Cahier critique 30/11/2021

“Maman” de Victoria Musiedlak

Une promenade au square entre une mère et sa déjà trop grande fille. Un bref instant pour raconter les ambivalences, les liens complexes qui les unissent et les désunissent.

Parfois, un face-à-face entre deux acteurs ou actrices constitue un argument suffisant à faire savourer pleinement un court métrage qui s’appuierait sur un fil narratif que l’on pourrait juger ténu à première vue. C’est en partie le cas de Maman, qui met simplement en présence une mère et sa fille, à la sortie du travail de la seconde. Celle-ci, Elsa, n’est guère ravie de voir débarquer ainsi sa génitrice qui, de toute évidence, l’agace prodigieusement et qu’elle emmène au jardin public tout proche pour tenter de supporter l’épreuve.
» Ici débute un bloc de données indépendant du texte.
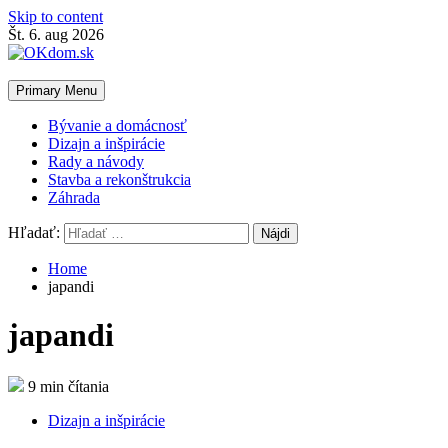
Skip to content
Št. 6. aug 2026
Primary Menu
Bývanie a domácnosť
Dizajn a inšpirácie
Rady a návody
Stavba a rekonštrukcia
Záhrada
Hľadať:
Home
japandi
japandi
9 min čítania
Dizajn a inšpirácie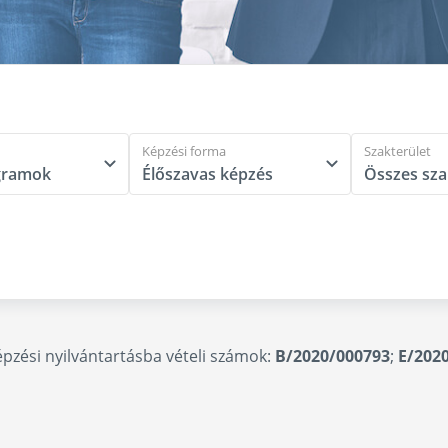
Képzési forma
Szakterület
épzési nyilvántartásba vételi számok:
B/2020/000793
;
E/202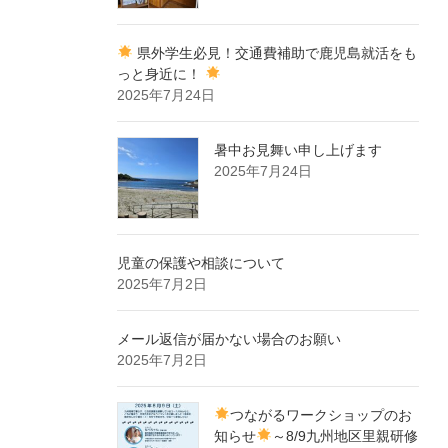
県外学生必見！交通費補助で鹿児島就活をも
っと身近に！
2025年7月24日
暑中お見舞い申し上げます
2025年7月24日
児童の保護や相談について
2025年7月2日
メール返信が届かない場合のお願い
2025年7月2日
つながるワークショップのお
知らせ
～8/9九州地区里親研修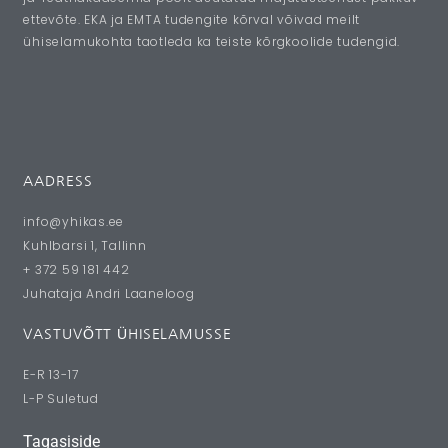
ettevõte. EKA ja EMTA tudengite kõrval võivad meilt
ühiselamukohta taotleda ka teiste kõrgkoolide tudengid.
AADRESS
info@yhikas.ee
Kuhlbarsi 1, Tallinn
+ 372 59 181 442
Juhataja Andri Laaneloog
VASTUVÕTT ÜHISELAMUSSE
E-R 13-17
L-P Suletud
Tagasiside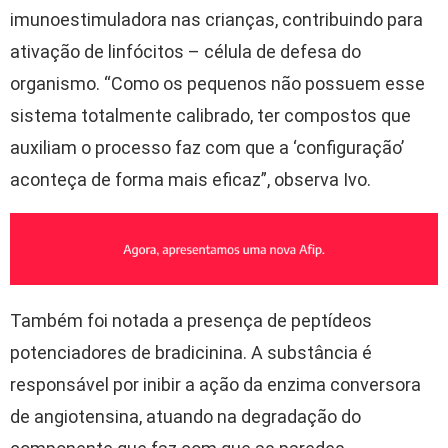
imunoestimuladora nas crianças, contribuindo para
ativação de linfócitos – célula de defesa do
organismo. “Como os pequenos não possuem esse
sistema totalmente calibrado, ter compostos que
auxiliam o processo faz com que a ‘configuração’
aconteça de forma mais eficaz”, observa Ivo.
Também foi notada a presença de peptídeos
potenciadores de bradicinina. A substância é
responsável por inibir a ação da enzima conversora
de angiotensina, atuando na degradação do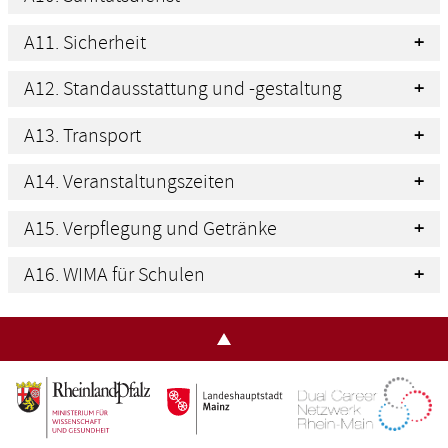
A11. Sicherheit
A12. Standausstattung und -gestaltung
A13. Transport
A14. Veranstaltungszeiten
A15. Verpflegung und Getränke
A16. WIMA für Schulen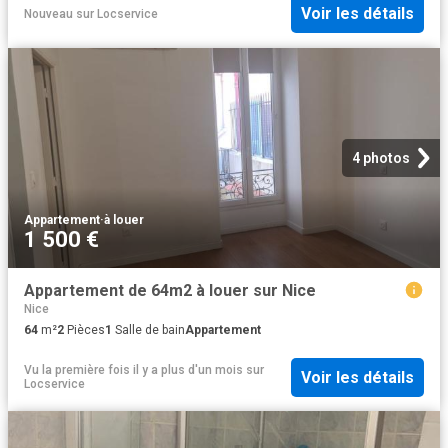
Voir les détails
Nouveau
sur
Locservice
4 photos
Appartement
·
à louer
1 500 €
Appartement de 64m2 à louer sur Nice
Nice
64
m²
2
Pièces
1
Salle de bain
Appartement
Vu la première fois il y a plus d'un mois
sur
Voir les détails
Locservice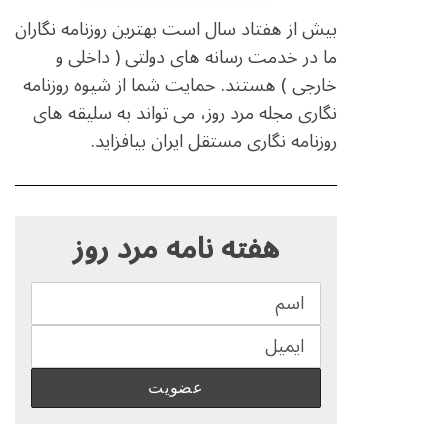
بیش از هفتاد سال است بهترین روزنامه نگاران
ما در خدمت رسانه های دولتی ( داخلی و
خارجی ) هستند. حمایت شما از شیوه روزنامه
S
نگاری مجله مرد روز، می تواند به سلیقه های
e
روزنامه نگاری مستقل ایران بیافزاید.
a
r
c
h
هفته نامه مرد روز
f
o
r
: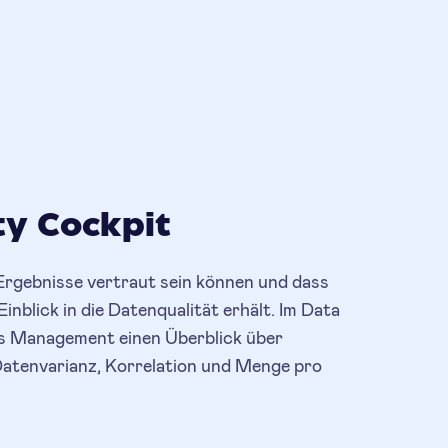
ty Cockpit
e Ergebnisse vertraut sein können und dass
nblick in die Datenqualität erhält. Im Data
as Management einen Überblick über
Datenvarianz, Korrelation und Menge pro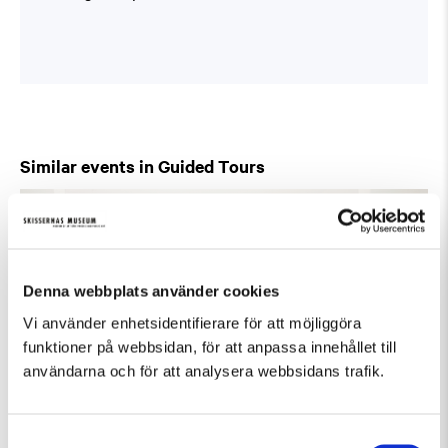
Similar events in Guided Tours
Denna webbplats använder cookies
Vi använder enhetsidentifierare för att möjliggöra
funktioner på webbsidan, för att anpassa innehållet till
användarna och för att analysera webbsidans trafik.
Samtyckesval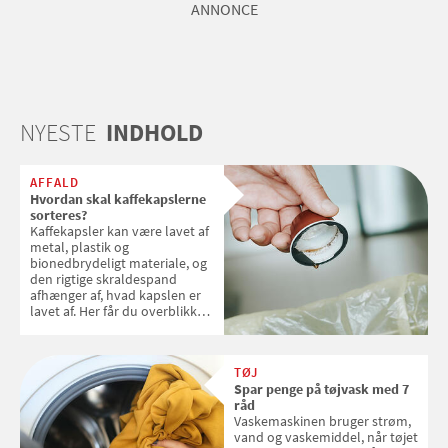
ANNONCE
NYESTE
INDHOLD
AFFALD
Hvordan skal kaffekapslerne
sorteres?
Kaffekapsler kan være lavet af
metal, plastik og
bionedbrydeligt materiale, og
den rigtige skraldespand
afhænger af, hvad kapslen er
lavet af. Her får du overblikket
over, hvordan kaffekapslerne
skal sorteres
TØJ
Spar penge på tøjvask med 7
råd
Vaskemaskinen bruger strøm,
vand og vaskemiddel, når tøjet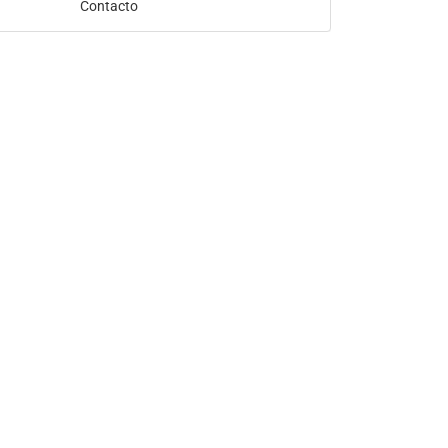
Contacto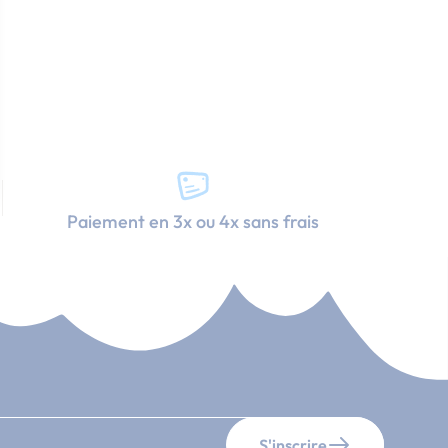
Paiement en 3x ou 4x sans frais
S'inscrire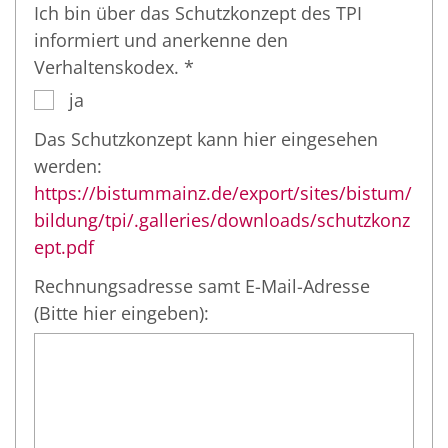
Ich bin über das Schutzkonzept des TPI
informiert und anerkenne den
Verhaltenskodex. *
ja
Das Schutzkonzept kann hier eingesehen
werden:
https://bistummainz.de/export/sites/bistum/
bildung/tpi/.galleries/downloads/schutzkonz
ept.pdf
Rechnungsadresse samt E-Mail-Adresse
(Bitte hier eingeben):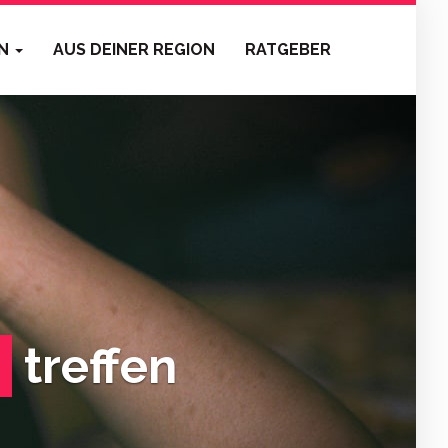
EN
AUS DEINER REGION
RATGEBER
treffen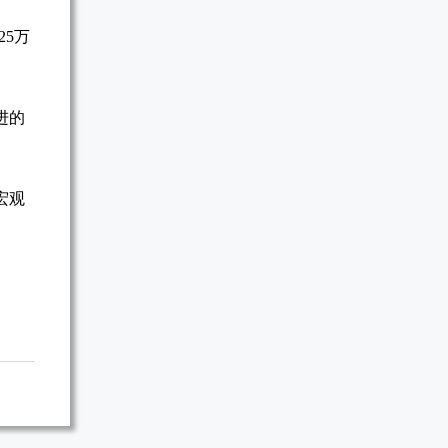
25万
进的
宏观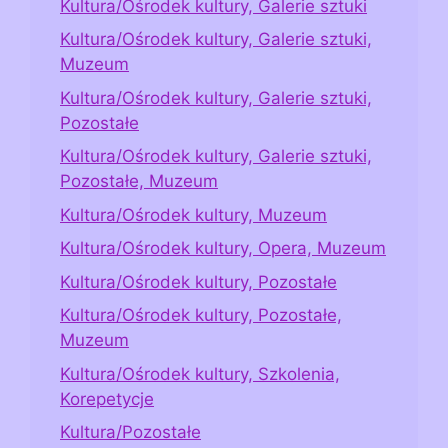
Kultura/Ośrodek kultury, Galerie sztuki
Kultura/Ośrodek kultury, Galerie sztuki,
Muzeum
Kultura/Ośrodek kultury, Galerie sztuki,
Pozostałe
Kultura/Ośrodek kultury, Galerie sztuki,
Pozostałe, Muzeum
Kultura/Ośrodek kultury, Muzeum
Kultura/Ośrodek kultury, Opera, Muzeum
Kultura/Ośrodek kultury, Pozostałe
Kultura/Ośrodek kultury, Pozostałe,
Muzeum
Kultura/Ośrodek kultury, Szkolenia,
Korepetycje
Kultura/Pozostałe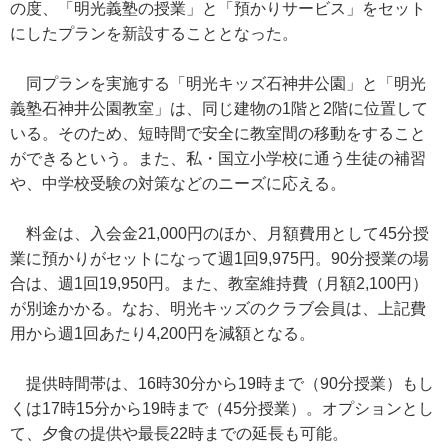
の度、「明光義塾の授業」と「預かりサービス」をセット
にしたプランを新設することとなった。
同プランを実施する「明光キッズ石神井公園」と「明光
義塾石神井公園教室」は、同じ建物の1階と2階に位置して
いる。そのため、短時間で安全に教室間の移動をすること
ができるという。また、私・国立小学校に通う生徒の補習
や、中学校受験の対策などのニーズに応える。
料金は、入会金21,000円のほか、月額費用として45分授
業に預かりがセットになって週1回9,975円。90分授業の場
合は、週1回19,950円。また、教室維持費（月額2,100円）
が別途かかる。なお、明光キッズのクラブ会員は、上記費
用から週1回あたり4,200円を減額となる。
提供時間帯は、16時30分から19時まで（90分授業）もし
くは17時15分から19時まで（45分授業）。オプションとし
て、夕食の提供や最長22時までの延長も可能。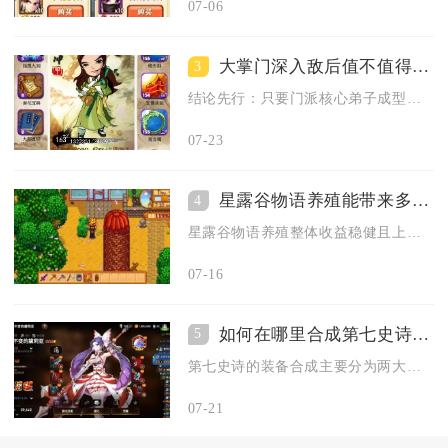
07-06
大掌门深入敌后值不值得获得奖励
3
结论先行：只要门派核心弟子成型、日常资源储备充足，深入敌后的...
07-23
星露谷物语养殖能带来多少收益
4
星露谷物语养殖整体收益稳健且上限高，前期鸡舍类动物日均利润5...
07-16
如何在哪里合成第七史诗装备
5
第七史诗的装备合成主要分为两大核心入口，分别是圣域中的炼金术...
07-21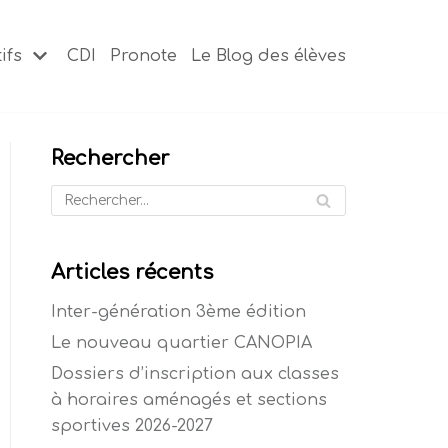
ifs
CDI
Pronote
Le Blog des élèves
Rechercher
Articles récents
Inter-génération 3ème édition
Le nouveau quartier CANOPIA
Dossiers d’inscription aux classes
à horaires aménagés et sections
sportives 2026-2027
Comme c’est l’excellente Judith Chemla qui incarne cette jeune femme au bord de la crise de nerfs, le film tient solidement, d’autant que la plutôt rare Béatrice de Staël lui donne vaillamment la réplique, en mère pénible – mais finalement pas plus que la moyenne. 

L’écriture parvient rapidement à renvoyer vers des sensations universelles : la première réaction d’Elsa en apercevant sa mère est de se planquer, même en pure perte, juste atterrée de prendre conscience que le reste de sa journée ne se déroulera pas comme elle l’escomptait. L’affrontement qui s’en suit est assez drôle et chacun(e) s’y reconnaîtra : la mère radote de vieux souvenirs, sans doute déjà énoncés mille fois, provoquant l’ironie de sa fille : “Hé, Georges Perec, tu te dépêches ?”. Ce qui n’empêche qu’on pourra aussi trouver excessive, sinon odieuse, la dureté d’Elsa, qui se fait injurieuse (via un “Ta gueule !” qui sort furieusement des limites de la bienséance familiale). 

Dans ce jeu de massacre, l’incursion imprévue d’un tiers sert de révélateur, celle d’un ancien condisciple de fac (joué par le toujours excentrique Estéban) traversant le parc avec son rejeton et mettant mal à l’aise Elsa, ne rebondissant pas sur ses blagues de fille cool, qui tombent à plat, et la renvoyant à son état de célib’ sans enfant. Fragilisée, la trentenaire prend conscience de ce qui la lie à l’auteure de ses jours, tout d’un coup aussi perdue qu’une gamine n’ayant plus ses parents dans son champ de vision. La séquence serait-elle marquée par une sur-dramatisation ? Elle synthétise surtout ce rapport familial étrange que l’on éprouve, une fois adulte, entre irritation presque épidermique et crainte de la séparation annoncée, inéluctable et ouvrant la boîte de Pandore de tous les regrets. 

Christophe Chauville 

France, 2016, 13 minutes.
Réalisation : Victoria Musiedlak. Scénario : Élise Benroubi et Victoria Musiedlak. Image : Damien Dufresne.
Montage : Aurélien Manya. Son : Joseph de Laâge et Benjamin Laurent. Interprétation : Judith Chemla, Béatrice de Staël et Estéban. Production : Palikao Films.